The reply should hold every record, copied exactly, and none of the pictures.
════════════════════
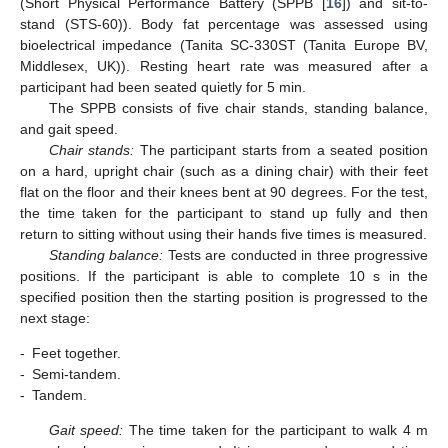
(Short Physical Performance Battery (SPPB [
16
]) and sit-to-
stand (STS-60)). Body fat percentage was assessed using
bioelectrical impedance (Tanita SC-330ST (Tanita Europe BV,
Middlesex, UK)). Resting heart rate was measured after a
participant had been seated quietly for 5 min.
The SPPB consists of five chair stands, standing balance,
and gait speed.
Chair stands:
The participant starts from a seated position
on a hard, upright chair (such as a dining chair) with their feet
flat on the floor and their knees bent at 90 degrees. For the test,
the time taken for the participant to stand up fully and then
return to sitting without using their hands five times is measured.
Standing balance:
Tests are conducted in three progressive
positions. If the participant is able to complete 10 s in the
specified position then the starting position is progressed to the
next stage:
-
Feet together.
-
Semi-tandem.
-
Tandem.
Gait speed:
The time taken for the participant to walk 4 m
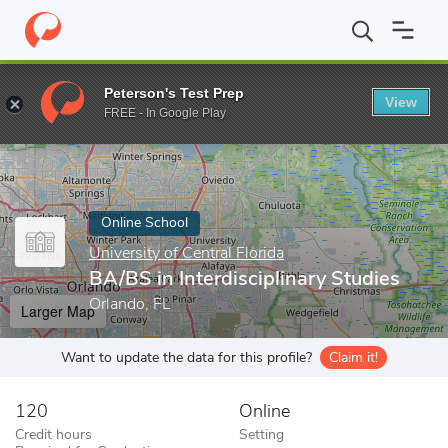
Home
Online Schools
University of Central Florida
BA/BS in Int
Peterson's Test Prep
View
Enter a keyword
FREE - In Google Play
Online School
University of Central Florida
BA/BS in Interdisciplinary Studies
Orlando, FL
Larger Map
Want to update the data for this profile?
Claim it!
120
Online
Credit hours
Setting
════════════════════
▸ RESPONSE TO THE TASK
(Short Physical Performance Battery (SPPB [
16
]) and sit-to-
stand (STS-60)). Body fat percentage was assessed using
bioelectrical impedance (Tanita SC-330ST (Tanita Europe BV,
Middlesex, UK)). Resting heart rate was measured after a
participant had been seated quietly for 5 min.
The SPPB consists of five chair stands, standing balance,
and gait speed.
Chair stands:
The participant starts from a seated position
on a hard, upright chair (such as a dining chair) with their feet
flat on the floor and their knees bent at 90 degrees. For the test,
the time taken for the participant to stand up fully and then
return to sitting without using their hands five times is measured.
Standing balance:
Tests are conducted in three progressive
positions. If the participant is able to complete 10 s in the
specified position then the starting position is progressed to the
next stage:
-
Feet together.
-
Semi-tandem.
-
Tandem.
Gait speed:
The time taken for the participant to walk 4 m
Home
Online Schools
University of Central Florida
BA/BS in Int
Peterson's Test Prep
View
Enter a keyword
FREE - In Google Play
Online School
University of Central Florida
BA/BS in Interdisciplinary Studies
Orlando, FL
Larger Map
Want to update the data for this profile?
Claim it!
120
Online
Credit hours
Setting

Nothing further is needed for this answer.